Just how big is your head if it creates that much drag????

no200fly
May 23rd, 2013, 11:34 PM
The only time I ever hyperventilate with fly is when I think about swimming it... :afraid:

:D

vo2
May 24th, 2013, 08:31 AM
Just how big is your head if it creates that much drag????
I guess I never thought of it being a drag issue, but more that it disrupted my rhythm. Just so used to head up that anything different changes the feel of how my body flows.

sickfish
May 24th, 2013, 09:19 PM
I agree with the other posters that hyperventilation is not very likely, but what the coach may be talking about is inadequate air exchange when you breath too often. It never happens to me in long axis strokes, but sometimes on short axis strokes (especially breast stroke during an IM) I won't breath out fully on each stroke cycle and get the feeling of not getting enough oxygen. I have to concentrate on fully expressing all my air befor breathing in. It has also happened to me on butterfly when I breath every stroke, but more rarely. Just a thought.

This is what I do.

Michael Heather
May 24th, 2013, 10:22 PM
Since the comments seem to be all over the map, I will throw in some more. Michael Phelps breathes every stroke and has not reported any ill effects. In fact, he was taught to breathe every stroke in order to simplify his overall stroke and have a consistent body position. Now you could try the same thing, but you need to remember that his kick is astounding. If your kick is so good that the arms are just there for show, go ahead and breathe as often as you like.

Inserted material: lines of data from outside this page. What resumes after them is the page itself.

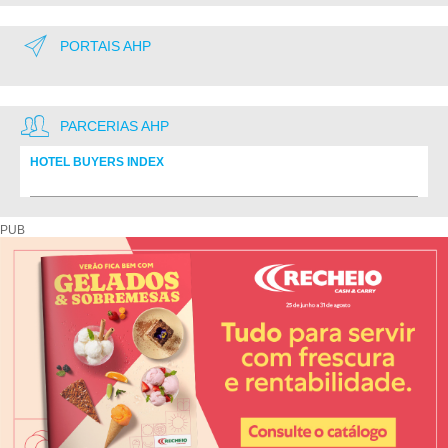
PORTAIS AHP
PARCERIAS AHP
HOTEL BUYERS INDEX
Diretório de fornecedores do setor Hoteleiro
PUB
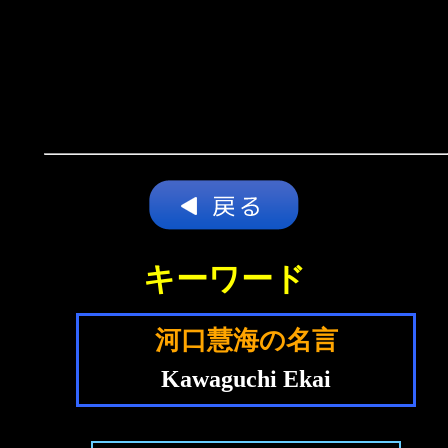
キーワード
河口慧海の名言
Kawaguchi Ekai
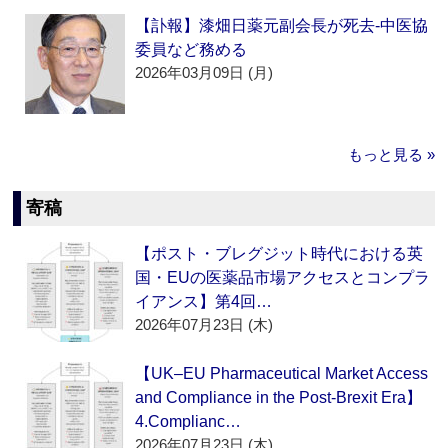
【訃報】漆畑日薬元副会長が死去‐中医協
委員など務める
2026年03月09日 (月)
もっと見る »
寄稿
【ポスト・ブレグジット時代における英
国・EUの医薬品市場アクセスとコンプラ
イアンス】第4回…
2026年07月23日 (木)
【UK–EU Pharmaceutical Market Access
and Compliance in the Post-Brexit Era】
4.Complianc…
2026年07月23日 (木)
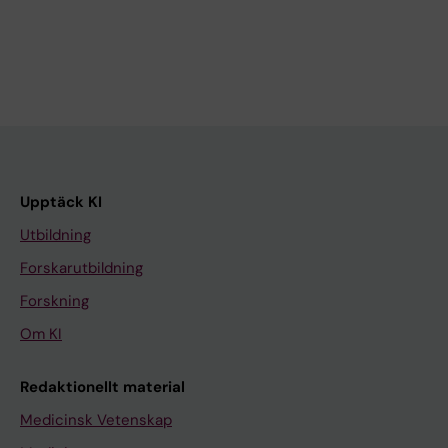
Upptäck KI
Utbildning
Forskarutbildning
Forskning
Om KI
Redaktionellt material
Medicinsk Vetenskap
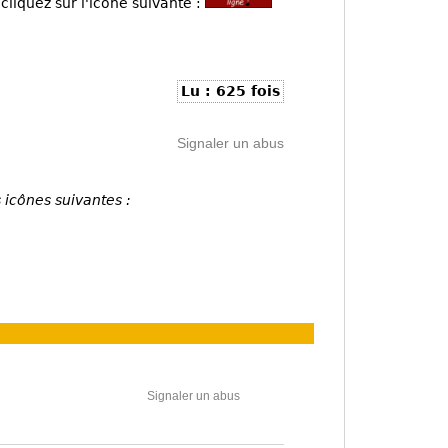
cliquez sur l'icône suivante :
Lu : 625 fois
Signaler un abus
 icônes suivantes :
Signaler un abus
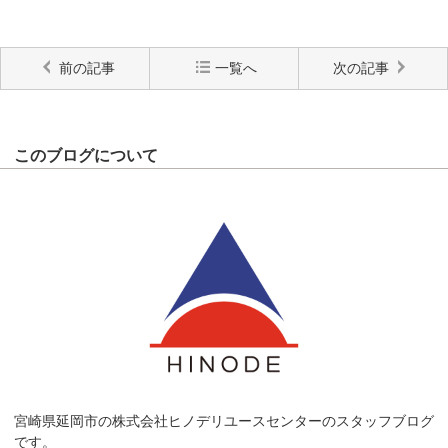
前の記事
一覧へ
次の記事
このブログについて
宮崎県延岡市の株式会社ヒノデリユースセンターのスタッフブログ
です。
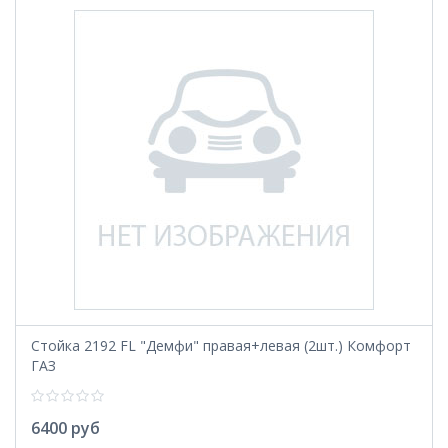
Стойка 2192 FL "Демфи" правая+левая (2шт.) Комфорт
ГАЗ
6400 руб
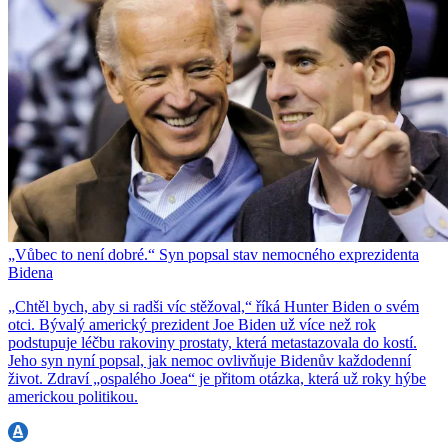
„Vůbec to není dobré.“ Syn popsal stav nemocného exprezidenta
Bidena
„Chtěl bych, aby si radši víc stěžoval,“ říká Hunter Biden o svém
otci. Bývalý americký prezident Joe Biden už více než rok
podstupuje léčbu rakoviny prostaty, která metastazovala do kostí.
Jeho syn nyní popsal, jak nemoc ovlivňuje Bidenův každodenní
život. Zdraví „ospalého Joea“ je přitom otázka, která už roky hýbe
americkou politikou.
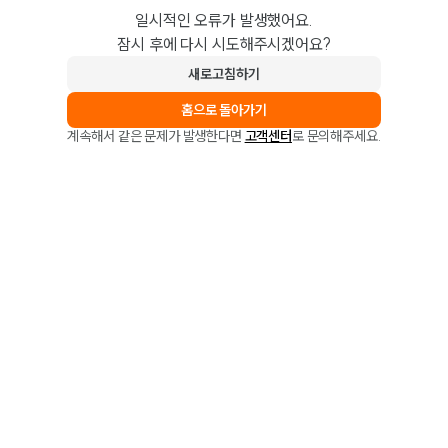
일시적인 오류가 발생했어요.
잠시 후에 다시 시도해주시겠어요?
새로고침하기
홈으로 돌아가기
계속해서 같은 문제가 발생한다면
고객센터
로 문의해주세요.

Head position is also important, as has been touched upon here, but not clarified. Breathing with your head in a position to see the other wall or starting blocks is not good. Every breath you take should be with the head in a neutral position, looking down at the water rather than ahead at a wall that is not going anywhere. A weak kick will result in water intake instead of air.

Older Flyers will still swim with one up one down breathing, but it really isn't very difficult to breather every stroke with some practice. hyperventilating is the least of any possible problem you might have. In fact, if you feel light headed or dizzy after swimming fly, it is most probably because you are holding your breath, not breathing too much.